L’extrême droite et la droite conservatrice ne répondent pas à ces questions parce qu’elles refusent de remettre en cause les structures sociales qui produisent ces violences.

Les mobilisations féministes ne demandent ni des condamnations automatiques, ni une justice rendue sous la pression de la rue. Elles demandent que l’Etat de droit protège effectivement les femmes et les enfants victimes de violences.

Se rassembler devant les tribunaux, ce n’est pas contester la justice. C’est rappeler collectivement que l’accès à la justice, l’égalité devant la loi et la protection des victimes sont des principes fondamentaux de notre démocratie.

Reconnaître que la justice est traversée par des biais sexistes ne revient pas à la délégitimer. Comme toutes les institutions, elle n’est pas extérieure aux rapports sociaux qui structurent la société.

Pendant des décennies les violences sexistes et sexuelles ont été minimisées, mal qualifiées, insuffisamment poursuivies ou insuffisamment reconnues.

Les travaux de nombreuses chercheuses, magistrat·e·s, avocat·e·s et associations ont montré l’existence de mécanismes de victimisation secondaire, de stéréotypes de genres et d’inégalités persistantes dans le traitement des violences sexistes et sexuelles.

Exiger une justice plus attentive à la parole des victimes, mieux formée aux violences sexistes et sexuelles et mieux dotée en moyens, n’affaiblit pas l’État de droit. C’est au contraire contribuer à son renforcement,

Il est temps de prendre en compte la gravité des violences qui sont perpétrées très majoritairement contre les femmes et les enfants. Il est temps de connaître leur caractère systémique dans une société patriarcale. Les féministes et les enfantistes le réclament depuis les années 1970.

Face à ses revendications, les pouvoirs successifs n’ont opposé que des mesures et des lois parcellaires, dictées par l’urgence d’affaires successives qui continuent de secouer l’opinion publique.

Il est temps de changer de paradigme, de répondre par une loi-cadre intégrale à des violences omniprésentes qui bouleversent radicalement la vie des victimes, enfants ou adultes.

La prévention et l’éducation, notamment avec l’EVARS à l’école, sont fondamentales. Mais aussi l’accompagnement des victimes, la prise en compte de leur santé physique comme psychique, la garantie d’un parcours pénal protecteur et respectueux de leurs besoins, la prévention, la lutte contre la récidive et la réparation.

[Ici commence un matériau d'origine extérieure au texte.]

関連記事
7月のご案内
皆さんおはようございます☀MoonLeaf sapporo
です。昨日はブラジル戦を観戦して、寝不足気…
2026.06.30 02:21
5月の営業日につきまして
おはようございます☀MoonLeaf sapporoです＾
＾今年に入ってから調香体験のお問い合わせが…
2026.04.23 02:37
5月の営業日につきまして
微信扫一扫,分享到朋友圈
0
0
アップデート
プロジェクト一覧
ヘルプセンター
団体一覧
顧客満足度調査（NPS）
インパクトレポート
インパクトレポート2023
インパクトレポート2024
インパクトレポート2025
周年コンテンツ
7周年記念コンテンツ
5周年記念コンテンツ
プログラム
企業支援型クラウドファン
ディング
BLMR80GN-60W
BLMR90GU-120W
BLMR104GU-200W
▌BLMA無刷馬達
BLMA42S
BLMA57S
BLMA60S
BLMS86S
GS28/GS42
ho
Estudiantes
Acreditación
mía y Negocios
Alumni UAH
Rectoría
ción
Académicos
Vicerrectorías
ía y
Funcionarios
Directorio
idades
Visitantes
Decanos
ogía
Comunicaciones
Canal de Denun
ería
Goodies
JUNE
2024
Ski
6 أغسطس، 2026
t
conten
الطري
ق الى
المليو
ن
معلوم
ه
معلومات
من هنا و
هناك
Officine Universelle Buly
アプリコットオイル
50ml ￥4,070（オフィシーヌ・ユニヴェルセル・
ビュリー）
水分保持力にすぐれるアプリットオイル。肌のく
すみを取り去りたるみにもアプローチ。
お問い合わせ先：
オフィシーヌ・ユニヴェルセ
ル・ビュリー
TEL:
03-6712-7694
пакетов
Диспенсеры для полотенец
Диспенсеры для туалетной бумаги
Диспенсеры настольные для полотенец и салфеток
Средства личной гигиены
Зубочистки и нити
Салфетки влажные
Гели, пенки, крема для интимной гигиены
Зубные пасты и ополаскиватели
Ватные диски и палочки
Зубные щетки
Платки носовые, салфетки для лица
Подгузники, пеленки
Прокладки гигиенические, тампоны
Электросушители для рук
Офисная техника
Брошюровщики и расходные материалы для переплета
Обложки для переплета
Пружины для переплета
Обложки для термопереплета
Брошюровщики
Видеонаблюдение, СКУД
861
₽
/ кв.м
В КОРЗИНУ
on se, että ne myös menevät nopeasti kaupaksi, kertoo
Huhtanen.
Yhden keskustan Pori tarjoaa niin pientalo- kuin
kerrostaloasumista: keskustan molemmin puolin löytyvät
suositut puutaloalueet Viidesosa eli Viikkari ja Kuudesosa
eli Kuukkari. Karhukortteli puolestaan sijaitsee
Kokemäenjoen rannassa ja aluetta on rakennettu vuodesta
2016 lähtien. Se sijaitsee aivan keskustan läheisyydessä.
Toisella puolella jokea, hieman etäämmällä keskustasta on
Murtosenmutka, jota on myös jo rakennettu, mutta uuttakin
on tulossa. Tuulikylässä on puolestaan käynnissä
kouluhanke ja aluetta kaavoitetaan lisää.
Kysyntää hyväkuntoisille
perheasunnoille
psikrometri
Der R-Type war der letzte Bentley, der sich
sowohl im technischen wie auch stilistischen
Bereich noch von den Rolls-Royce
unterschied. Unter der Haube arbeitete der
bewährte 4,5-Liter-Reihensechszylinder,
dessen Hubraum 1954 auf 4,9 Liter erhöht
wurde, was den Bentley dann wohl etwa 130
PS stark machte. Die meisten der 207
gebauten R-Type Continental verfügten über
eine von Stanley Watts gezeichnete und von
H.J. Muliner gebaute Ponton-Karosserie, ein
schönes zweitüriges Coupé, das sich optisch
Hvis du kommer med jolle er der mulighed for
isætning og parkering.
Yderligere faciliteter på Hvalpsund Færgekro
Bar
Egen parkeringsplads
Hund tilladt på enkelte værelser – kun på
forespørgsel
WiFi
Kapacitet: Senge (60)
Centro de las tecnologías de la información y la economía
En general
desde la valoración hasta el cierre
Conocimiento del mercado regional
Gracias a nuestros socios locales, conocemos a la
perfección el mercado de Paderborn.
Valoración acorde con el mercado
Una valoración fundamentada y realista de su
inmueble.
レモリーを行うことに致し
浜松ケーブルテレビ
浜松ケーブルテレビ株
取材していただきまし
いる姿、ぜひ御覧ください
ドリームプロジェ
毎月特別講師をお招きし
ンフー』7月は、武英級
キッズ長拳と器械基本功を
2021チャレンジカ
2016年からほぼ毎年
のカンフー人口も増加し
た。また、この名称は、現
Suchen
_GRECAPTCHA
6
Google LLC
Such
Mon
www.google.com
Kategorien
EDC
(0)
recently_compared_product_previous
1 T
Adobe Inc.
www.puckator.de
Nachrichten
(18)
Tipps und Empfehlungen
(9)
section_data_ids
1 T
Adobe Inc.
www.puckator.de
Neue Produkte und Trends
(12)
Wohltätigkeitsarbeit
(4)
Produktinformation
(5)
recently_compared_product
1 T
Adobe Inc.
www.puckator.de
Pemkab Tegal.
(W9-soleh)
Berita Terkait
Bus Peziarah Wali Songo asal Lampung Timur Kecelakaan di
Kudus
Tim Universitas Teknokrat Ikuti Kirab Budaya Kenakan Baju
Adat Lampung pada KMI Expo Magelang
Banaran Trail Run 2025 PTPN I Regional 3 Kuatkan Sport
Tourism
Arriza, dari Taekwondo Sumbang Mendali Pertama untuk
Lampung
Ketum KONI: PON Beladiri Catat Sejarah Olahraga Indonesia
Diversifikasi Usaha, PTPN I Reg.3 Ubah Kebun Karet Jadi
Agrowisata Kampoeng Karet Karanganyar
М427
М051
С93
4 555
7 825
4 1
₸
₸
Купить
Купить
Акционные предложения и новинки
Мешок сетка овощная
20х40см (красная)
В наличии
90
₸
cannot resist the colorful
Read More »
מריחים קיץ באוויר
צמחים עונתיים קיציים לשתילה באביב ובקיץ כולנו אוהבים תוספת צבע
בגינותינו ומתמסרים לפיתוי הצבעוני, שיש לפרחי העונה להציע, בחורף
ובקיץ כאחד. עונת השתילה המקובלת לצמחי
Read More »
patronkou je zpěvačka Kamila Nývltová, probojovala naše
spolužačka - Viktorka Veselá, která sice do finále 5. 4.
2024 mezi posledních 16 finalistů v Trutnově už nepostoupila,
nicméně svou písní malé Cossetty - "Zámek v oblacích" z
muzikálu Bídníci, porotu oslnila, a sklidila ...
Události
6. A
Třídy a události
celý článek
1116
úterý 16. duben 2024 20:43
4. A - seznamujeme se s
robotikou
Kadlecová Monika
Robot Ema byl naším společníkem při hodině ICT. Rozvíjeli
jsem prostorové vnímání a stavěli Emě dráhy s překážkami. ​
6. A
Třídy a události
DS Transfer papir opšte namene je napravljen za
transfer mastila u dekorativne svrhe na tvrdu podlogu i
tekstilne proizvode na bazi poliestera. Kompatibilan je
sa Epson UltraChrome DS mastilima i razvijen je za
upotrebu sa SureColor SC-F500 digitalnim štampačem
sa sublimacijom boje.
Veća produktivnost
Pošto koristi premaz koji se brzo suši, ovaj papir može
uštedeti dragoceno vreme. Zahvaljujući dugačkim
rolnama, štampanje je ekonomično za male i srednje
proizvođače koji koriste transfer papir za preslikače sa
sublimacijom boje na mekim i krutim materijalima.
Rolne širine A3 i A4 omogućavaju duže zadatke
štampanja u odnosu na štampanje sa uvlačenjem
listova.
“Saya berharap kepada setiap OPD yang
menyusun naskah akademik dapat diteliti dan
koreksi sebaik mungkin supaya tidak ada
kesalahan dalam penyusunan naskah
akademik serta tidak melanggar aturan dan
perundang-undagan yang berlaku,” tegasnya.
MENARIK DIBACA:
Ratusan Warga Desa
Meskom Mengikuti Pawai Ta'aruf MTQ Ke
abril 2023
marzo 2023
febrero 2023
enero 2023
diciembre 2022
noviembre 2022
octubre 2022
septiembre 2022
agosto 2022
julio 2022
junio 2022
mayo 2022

L’école joue un rôle crucial dans la prévention. La généralisation effective de l’éducation à la vie affective, relationnelle et sexuelle (EVAR/S) constitue un levier majeur pour lutter contre les stéréotypes sexistes, promouvoir l’égalité et faire connaître leurs droits aux enfants. Elle permet aussi aux personnes d’écouter et d’identifier les élèves victimes de violences sexistes et sexuelles. Cette ambition ne peut devenir réalité sans moyens.

La situation est tout aussi alarmante du côté de la chaîne judiciaire et policière. Alors que les violences faites aux femmes et aux enfants demeurent massives, près de 94 % des plaintes déposées par les femmes et 70 % de celles déposées pour violences sexistes et sexuelles faites aux enfants, sont classées sans suite.

Derrière ces chiffres ce sont des milliers de victimes qui reçoivent le message que leur parole ne compte pas et que les auteurs peuvent continuer à agir dans l’impunité. L’urgence est aussi un plan de recrutement massif adossé à une formation solide sur les violences sexistes et sexuelles chez les magistrat·e·s : la France en compte 2,3 fois moins que la moyenne européenne.

C’est pour cela que féministes et enfantistes ont élaboré ensemble une proposition de loi-cadre qui prend en compte l’ensemble de ces aspects. Elle s’appuie sur l’expérience de toutes les associations qui viennent en solidarité aux victimes.

Une coalition parlementaire transpartisane à l’Assemblée Nationale a élaboré un projet de loi à partir de ces éléments, en étroite collaboration avec les associations expertes. Elle est déposée depuis début décembre 2025 sur le bureau de l’assemblée. Depuis lors, nous demandons sa mise à l’ordre du jour. Nous demandons aussi la programmation des moyens financiers nécessaires à sa mise en œuvre, estimés à 3 milliards par an.

Nous ne nous arrêterons pas !

Ensemble soutenons l’exigence d’une loi-cadre intégrale contre les violences sexuelles et sexistes faites aux enfants et aux femmes et les moyens de l’appliquer.